Thursday, October 3, 2013

Polka Dot Stockings as Contempt of Court

Part II in guest blogger Anne Wardell's series on Australian women lawyers.

After much debate the quota system idea was dropped and briefs continued to be sent based on the free will of the lawyers.  What I did not appreciate at the time of course was that the larger law firms tended to select which barristers they briefed based on the opinions of the partners, which of course were mostly men.  Occasionally they would experiment with a female barrister but she better win the case and be damned good with the clients. Of course this is a generalisation and many very good women barristers were briefed purely on merit. However many women barristers also practiced in family law which was viewed as a suitable area of the law for women.

I was an insolvency specialist and practiced in commercial law. This seemed to be a harder road to hoe for women at that time.  Often I would appear in the commercial lists and be one of only two women present. Interestingly I never experienced any sense of discrimination from the judges who treated all advocates the same.  I did however feel a great sense of indignation from the male barristers as to why I was appearing in a commercial matter.  I am sure times have now changed and this does not still exist.
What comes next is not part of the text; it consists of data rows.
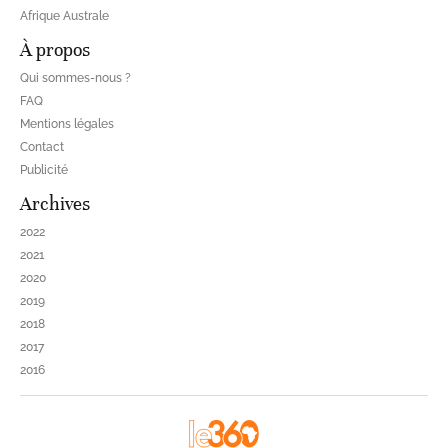
Afrique Australe
À propos
Qui sommes-nous ?
FAQ
Mentions légales
Contact
Publicité
Archives
2022
2021
2020
2019
2018
2017
2016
I had been raised in a male-dominated family with three brothers and no sisters.  I was raised by a mother who had been taken out of school early because she was a girl.  She fought for my right to be educated and pursue whatever career I wanted.  I had decided in my teens that I wanted a career in law and was lucky enough to be able to achieve that.  At school and at home I was comfortable with the idea of being judged by merit and not given special treatment because I was a girl. 

I took this attitude with me into my early days as a lawyer. Perhaps it was the confidence of youth, but I was sure I could make my way based on my abilities and the fact I was female was not relevant.  At the time I did not believe I suffered any disadvantage because of my gender.

Looking back, with the benefit of age and experience, I can see that there was a different playing field in the 1980s for male law graduates and female law graduates.  I remember being asked in a job interview whether I intended to have children.  At the time I laughed it off as a silly question.  In fact most of us in our 20s were trying not to get pregnant.  A few years later I was told not to associate with the secretaries after work as it was not professional.  Again I did not think much of this and just complied. 

It did not seem to matter that the male partners were free to associate with the secretaries.  Women lawyers were required to dress in a certain way; no cleavage on display and no pants in court.  Some of my non-lawyer friends used to refer to women lawyers as ‘stick insects’ buttoned up from neck to
wrist. There was a famous incident at the time when a female lawyer was admonished in court by a judge because she had worn polka dot stockings in his court room. He may even have wanted to cite her for contempt of court, I can’t remember.  I do remember the controversy and heated debates it generated. I am embarrassed to admit that such was my conservatism at the time that I was not sure polka dot stockings were appropriate court attire.

At the time I did not care. I just wanted to practice law and do a good job for my clients.  I do remember questioning why the male partners used their secretaries to drop off their dry cleaning, buy their lunch or purchase presents for their wives. I do remember wondering why secretaries
preferred to work for the male lawyers and why they would find a simple request from a women lawyer difficult to complete.

Women lawyers were frequently labeled as ‘bitches’ by the female secretaries when asking for their work to be done in the same way as the male lawyers.  This did irritate me but I did not believe there was anything I could do to rectify this. It seemed to me that this was just the way of the world. Male partners were the norm and they could behave as they saw fit.

Anne Wardell is Deputy Editor in Chief of the CCH Law & Business team and co-administrator of the Law Chat blog. Previously, she was the National Director of Insolvency for the Australian Taxation Office and member of the Victorian Bar, specializing in insolvency and commercial law.